McVie se esforzó por no reírse. Miró la hora.
– Está bien, lárgate. Tengo cosas que hacer antes de salir.
Se levantó.
– Bueno, gracias de todos modos, gran cerdo.
Él la miró bajarse la falda de tubo hasta las rodillas.
– Cada día estás más gorda.
Paddy no podía dejar que viera que le afectaba.
– Tienes razón -dijo comiéndose la tristeza-. Yo engordo, y tú envejeces haciendo un trabajo que odias.
Paddy bajó andando lentamente hasta Queen Street, con la intención de llegar allí después de las nueve. Era una tranquila noche de viernes en la ciudad oscura; había llovido con fuerza la mayor parte de la tarde y la humedad todavía ocupaba el aire amenazador. Frente a un hotel de George's Square, se cruzó con un grupo de mujeres con vestidos baratos y zapatos de plataforma, atentas y asustadas como una manada de ciervos; cerca, sus hombres borrachos se gritaban entre ellos. Trató de no mirar directamente a las mujeres y, en su mente, se convirtieron en una sopa de brazos gordos embutidos en mangas cortas, de dedos con anillos que tocaban cabezas permanentadas tan lacias que parecían llevar gorros de natación, y tacones cortantes clavados en zapatos de punta afilada.

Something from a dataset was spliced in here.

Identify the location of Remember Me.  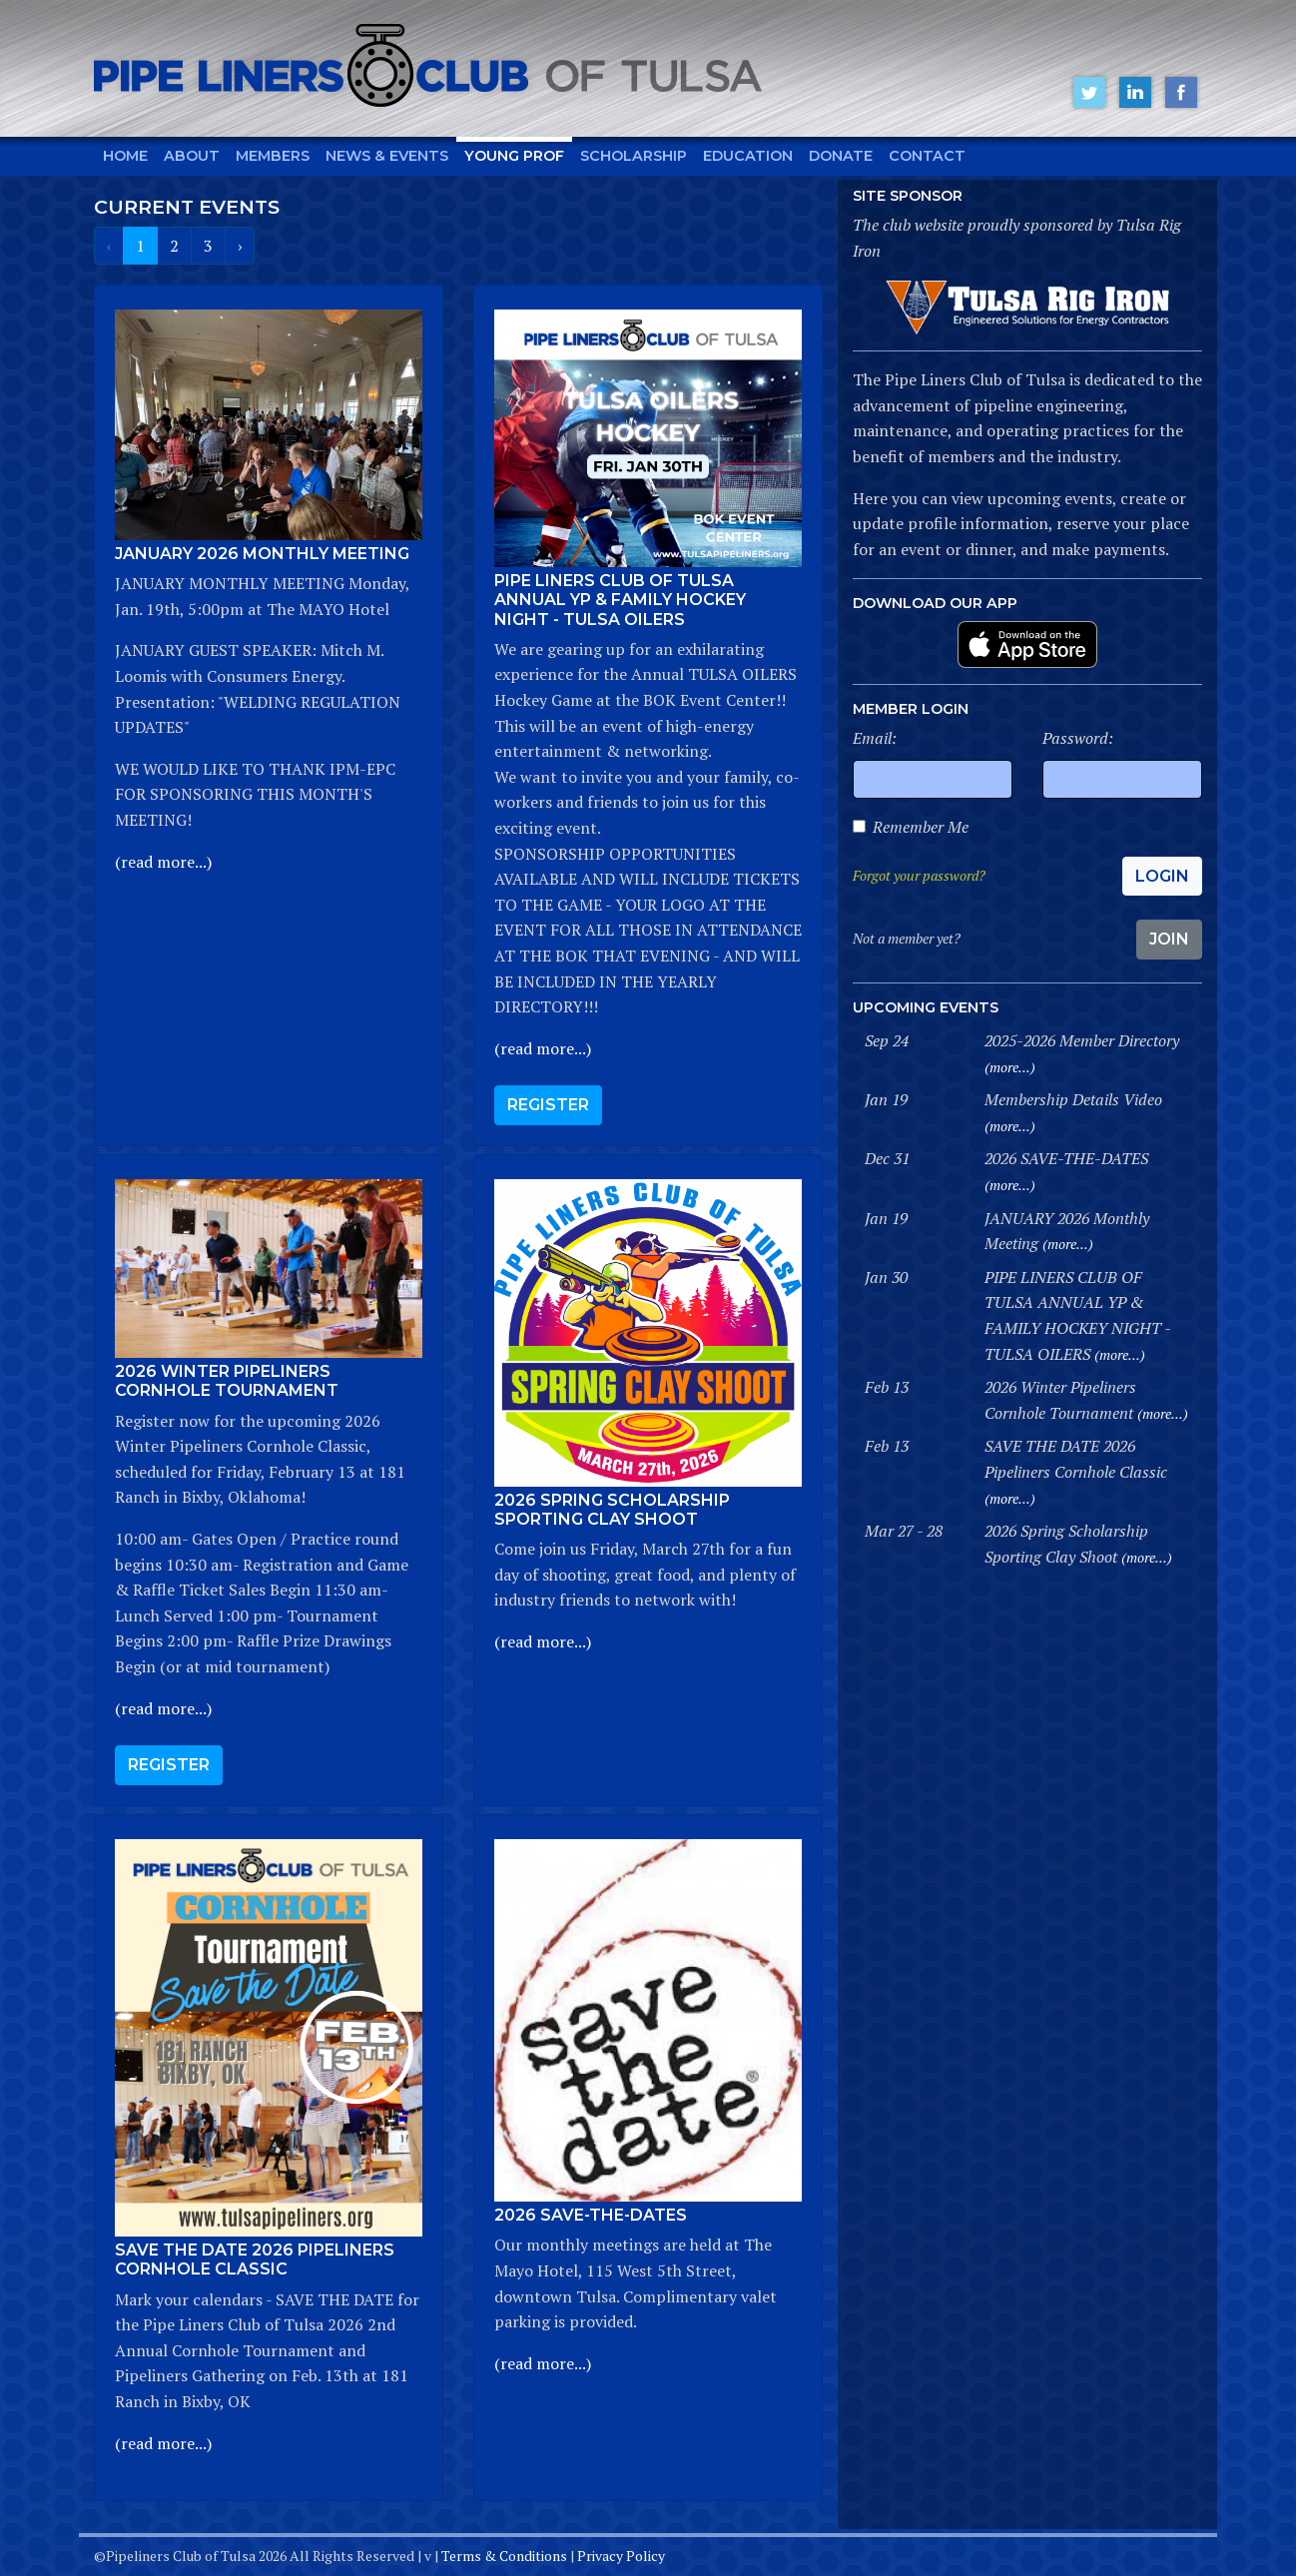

La estación de Queen Street era un refugio Victoriano cavernoso con un techo de cristal en forma de abanico que cubría cinco andenes. Sólo estaban abiertos el pub y el bar Wimpy. Leyó en los horarios pegados a la pared que los trenes a Steps salían cada media hora, de modo que los chicos habrían tardado como máximo doce minutos para llegar hasta ahí. Las taquillas estaban a un lado de la estación, y ella advirtió que de noche las barreras no estaban vigiladas como lo estaban en las horas punta. Los muchachos se habrían podido colar fácilmente en el tren sin pagar.